Effetti indesiderati
Quali effetti può produrre FARMAIOD 10% SOLUZIONE CUTANEA
È possibile il verificarsi di effetti indesiderati con frequenza non nota (la frequenza non può essere valutata dai dati disponibili), a seguito dei quali è necessario interrompere il trattamento: • intolleranza (bruciore o irritazione); • reazioni allergiche (come dermatite tuberosa, dermatite, ecc); • iodismo (vedere paragrafi 4.4 e 4.9); • ritardo della cicatrizzazione dei tessuti lesi; • interferenza con le prove di funzionalità tiroidea. Segnalazione delle reazioni avverse sospette. La segnalazione delle reazioni avverse sospette che si verificano dopo l’autorizzazione del medicinale è importante, in quanto permette un monitoraggio continuo del rapporto beneficio/rischio del medicinale. Agli operatori sanitari è richiesto di segnalare qualsiasi reazione avversa sospetta tramite il sistema nazionale di segnalazione all’indirizzo https://www.aifa.gov.it/content/segnalazioni-reazioni-avverse.
Sovradosaggio
Cosa succede se si assume un'eccessiva quantità di FARMAIOD 10% SOLUZIONE CUTANEA
Non sono state riscontrate sindromi da sovradosaggio alle normali condizioni d’uso.

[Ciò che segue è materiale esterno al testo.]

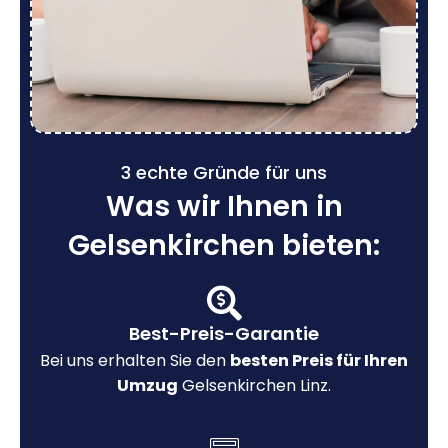
3 echte Gründe für uns
Was wir Ihnen in
Gelsenkirchen bieten:
Best-Preis-Garantie
Bei uns erhalten Sie den
besten Preis für Ihren
Umzug
Gelsenkirchen Linz.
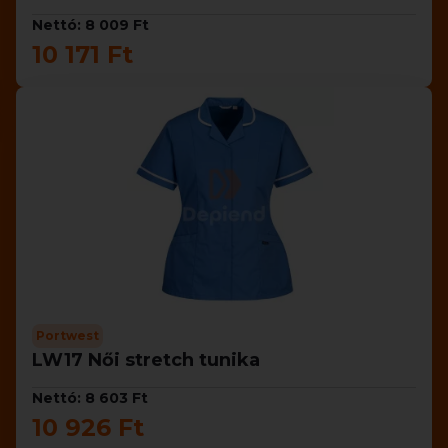
Nettó: 8 009 Ft
10 171 Ft
Portwest
LW17 Női stretch tunika
Nettó: 8 603 Ft
10 926 Ft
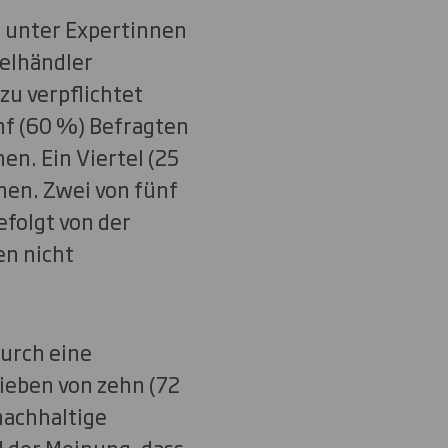
 unter Expertinnen
zelhändler
zu verpflichtet
nf (60 %) Befragten
en. Ein Viertel (25
nnen. Zwei von fünf
efolgt von der
en nicht
durch eine
ieben von zehn (72
nachhaltige
d der Meinung, dass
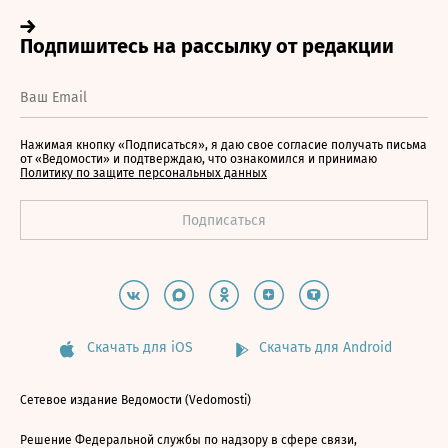
Нажимая кнопку «Подписаться», я даю свое согласие получать письма
от «Ведомости» и подтверждаю, что ознакомился и принимаю
Политику по защите персональных данных
Скачать для iOS
Скачать для Android
Сетевое издание Ведомости (Vedomosti)
Решение Федеральной службы по надзору в сфере связи,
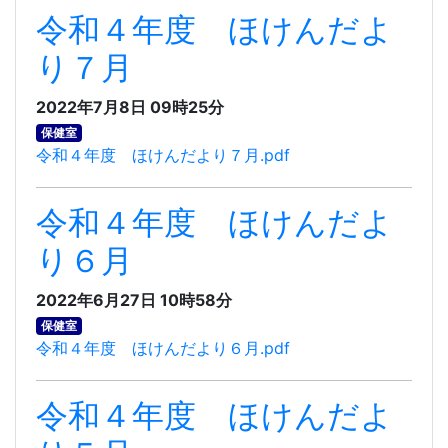
令和４年度 ほけんだよ
り７月
2022年7月8日 09時25分
保健室
令和４年度 ほけんだより７月.pdf
令和４年度 ほけんだよ
り６月
2022年6月27日 10時58分
保健室
令和４年度 ほけんだより６月.pdf
令和４年度 ほけんだよ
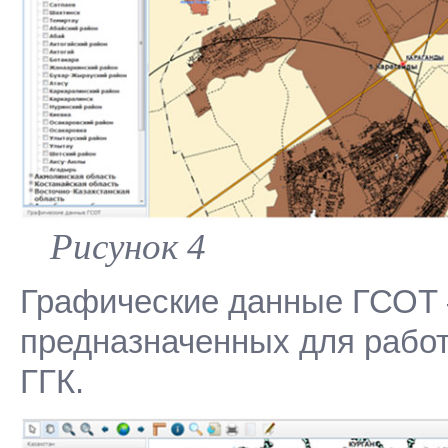
Рисунок 4
Графические данные ГСОТ –
предназначенных для рабо
ГГК.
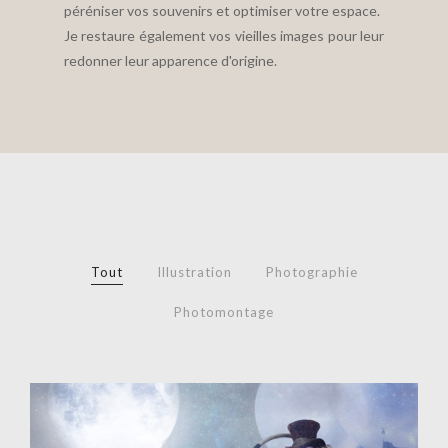
péréniser vos souvenirs et optimiser votre espace.
Je restaure également vos vieilles images pour leur
redonner leur apparence d'origine.
Tout
Illustration
Photographie
Photomontage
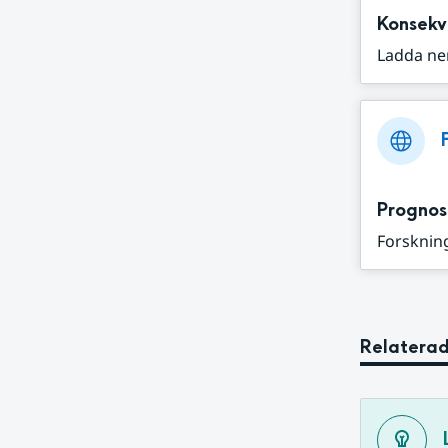
Konsekv
Ladda ne
Prognos
Forskning
Relaterad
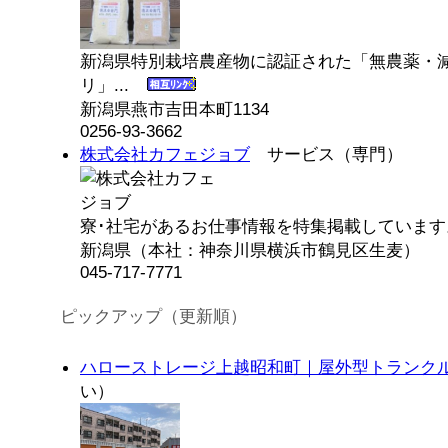
新潟県特別栽培農産物に認証された「無農薬・
リ」...
新潟県燕市吉田本町1134
0256-93-3662
株式会社カフェジョブ
サービス（専門）
寮･社宅があるお仕事情報を特集掲載しています。
新潟県（本社：神奈川県横浜市鶴見区生麦）
045-717-7771
ピックアップ（更新順）
ハローストレージ上越昭和町｜屋外型トランク
い）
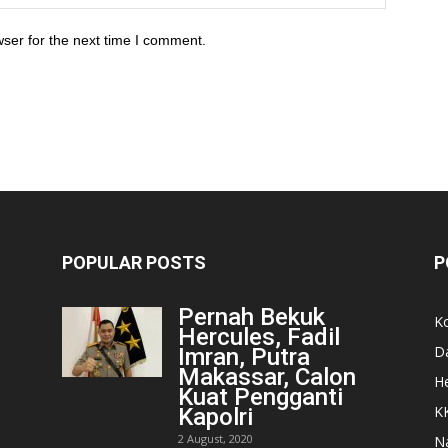
ser for the next time I comment.
POPULAR POSTS
P
Pernah Bekuk
K
Hercules, Fadil
D
Imran, Putra
Makassar, Calon
He
Kuat Pengganti
K
Kapolri
2 August, 2020
N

L’applicazione su ustioni o su vaste superfici prive di epitelio può produrre gli effetti sistemici dello iodio. In caso di superamento, volontario o accidentale, delle dosi consigliate, può manifestarsi ipotiroidismo o ipertiroidismo. Possono anche comparire sapore metallico, aumentata salivazione, bruciore o dolore del cavo orale e della gola, irritazione o tumefazione degli occhi, eruzioni cutanee, turbe gastrointestinali e diarrea, acidosi metabolica, ipernatremia, deficit della funzione renale, edema polmonare. Instaurare trattamento sintomatico e di supporto con attenzione speciale al bilancio elettrolitico ed al deficit della funzione renale.
Gravidanza e Allattamento
Posso prendere FARMAIOD 10% SOLUZIONE CUTANEA in gravidanza?
Posso prendere FARMAIOD 10% SOLUZIONE CUTANEA durante l'allattamento?
Usare solo in caso di effettiva necessità e sotto diretto controllo medico.